Using the point-slope form of a line, the equation of the line perpendicular to the graph of f at x = 0 is:

y - y1 = m(x - x1), where m is the slope and (x1, y1) is the point on the line.

Given (x1, y1) = (0, f(0)), substituting in the values:

y - f(0) = (1/6)(x - 0)
y - f(0) = (1/6)x
y = (1/6)x + f(0)

Therefore, the equation of the line perpendicular to the graph of f at x = 0 is y = (1/6)x + f(0).

c) To find the point on the graph of f where the line tangent to the graph is parallel to the x-axis, we need to find where the derivative of f(x) equals zero.

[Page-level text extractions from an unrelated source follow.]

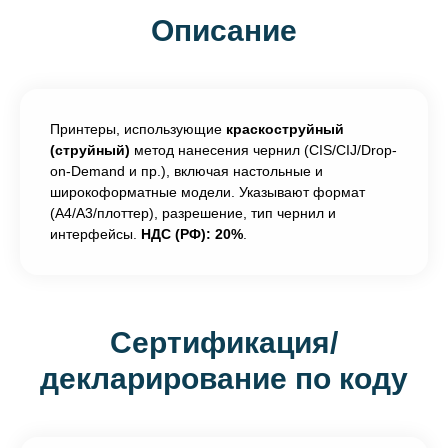
Описание
Принтеры, использующие
краскоструйный
(струйный)
метод нанесения чернил (CIS/CIJ/Drop-
on-Demand и пр.), включая настольные и
широкоформатные модели. Указывают формат
(A4/A3/плоттер), разрешение, тип чернил и
интерфейсы.
НДС (РФ): 20%
.
Сертификация/
декларирование по коду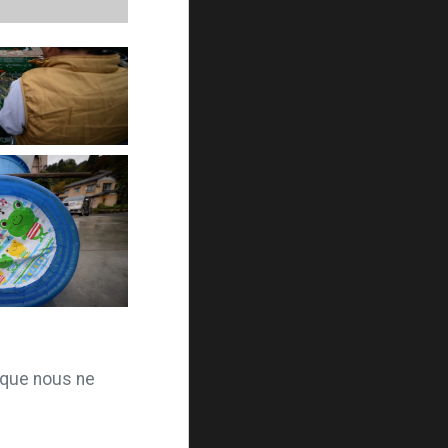
 que nous ne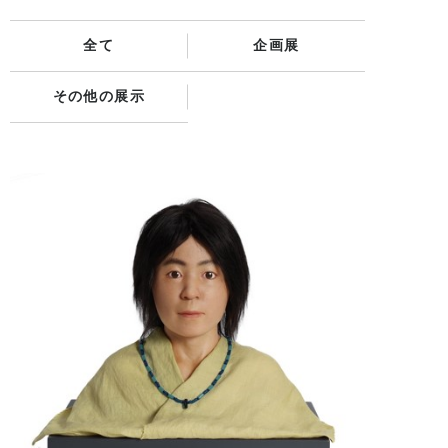
全て
企画展
その他の展示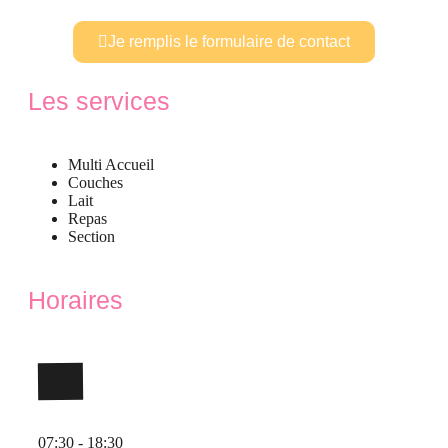
Je remplis le formulaire de contact
Les services
Multi Accueil
Couches
Lait
Repas
Section
Horaires
Lundi
07:30 - 18:30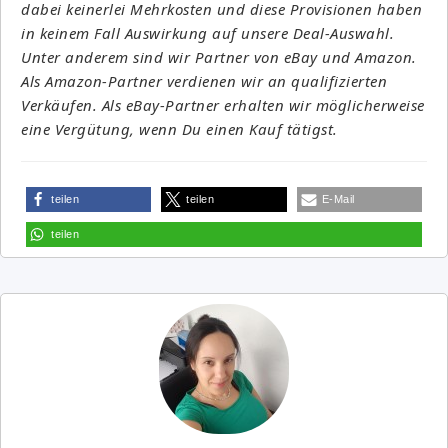
dabei keinerlei Mehrkosten und diese Provisionen haben
in keinem Fall Auswirkung auf unsere Deal-Auswahl.
Unter anderem sind wir Partner von eBay und Amazon.
Als Amazon-Partner verdienen wir an qualifizierten
Verkäufen. Als eBay-Partner erhalten wir möglicherweise
eine Vergütung, wenn Du einen Kauf tätigst.
teilen
teilen
E-Mail
teilen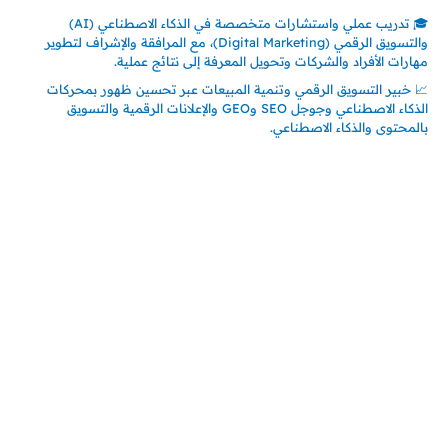
🎓 تدريب عملي واستشارات متخصصة في الذكاء الاصطناعي (AI)
والتسويق الرقمي (Digital Marketing)، مع المرافقة والإشراف لتطوير
مهارات الأفراد والشركات وتحويل المعرفة إلى نتائج عملية.
📈 خبير التسويق الرقمي وتنمية المبيعات عبر تحسين ظهور بمحركات
الذكاء الاصطناعي وجوجل SEO وGEO والإعلانات الرقمية والتسويق
بالمحتوى والذكاء الاصطناعي.
اتصل بنا
المملكة العربية السعودية
جدة – السعودية
حي السلامة – دوار رامي
00966550056163
تركيـــا (حاليا مقيم هنا)
تركيا – اسطنبول
حي ايس نيورت – مجمع FiTwore
00905362121313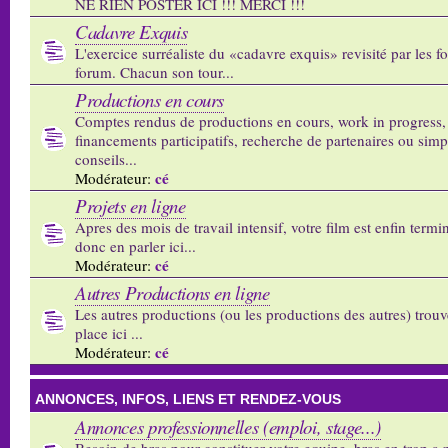
NE RIEN POSTER ICI !!! MERCI !!!
Cadavre Exquis
L'exercice surréaliste du «cadavre exquis» revisité par les 
forum. Chacun son tour...
Productions en cours
Comptes rendus de productions en cours, work in progress,
financements participatifs, recherche de partenaires ou sim
conseils...
cé
Modérateur:
Projets en ligne
Apres des mois de travail intensif, votre film est enfin termi
donc en parler ici...
cé
Modérateur:
Autres Productions en ligne
Les autres productions (ou les productions des autres) trouv
place ici ...
cé
Modérateur:
ANNONCES, INFOS, LIENS ET RENDEZ-VOUS
Annonces professionnelles (emploi, stage...)
Besoin de bras pour constituer votre equipe, bras en trop a p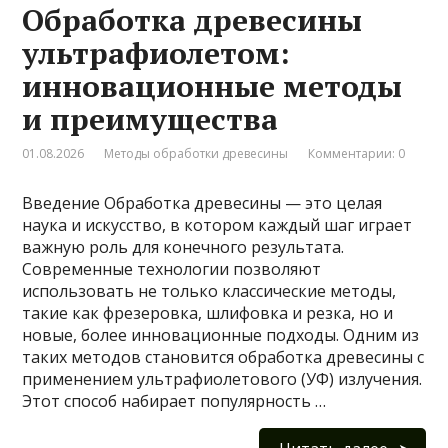
Обработка древесины
ультрафиолетом:
инновационные методы
и преимущества
01.08.2026
Методы обработки древесины
Комментарии: 0
Введение Обработка древесины — это целая
наука и искусство, в котором каждый шаг играет
важную роль для конечного результата.
Современные технологии позволяют
использовать не только классические методы,
такие как фрезеровка, шлифовка и резка, но и
новые, более инновационные подходы. Одним из
таких методов становится обработка древесины с
применением ультрафиолетового (УФ) излучения.
Этот способ набирает популярность …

Let's find the derivative of f(x) again:

f'(x) = 3x^2 - 3x - 6

To find where the derivative equals zero, we set f'(x) = 0 and solve for x:

3x^2 - 3x - 6 = 0

Now we can solve this quadratic equation. Factoring or using the quadratic formula allows us to find the values of x:

3x^2 - 3x - 6 = 0
x^2 - x - 2 = 0 (dividing both sides by 3)

(x - 2)(x + 1) = 0 (factoring)

Setting each factor equal to zero:

x - 2 = 0 or x + 1 = 0

Solving for x:

x = 2 or x = -1

To find the corresponding y-coordinates, we substitute these x-values back into the original function f(x):

For x = 2:
f(2) = (2)^3 - (3/2)(2)^2 - 6(2) + 10 = 8 - 6 - 12 + 10 = 0

For x = -1:
f(-1) = (-1)^3 - (3/2)(-1)^2 - 6(-1) + 10 = -1 - (3/2) + 6 + 10 = 12.5

Hence, the coordinates where the tangent line is parallel to the x-axis are (2, 0) and (-1, 12.5).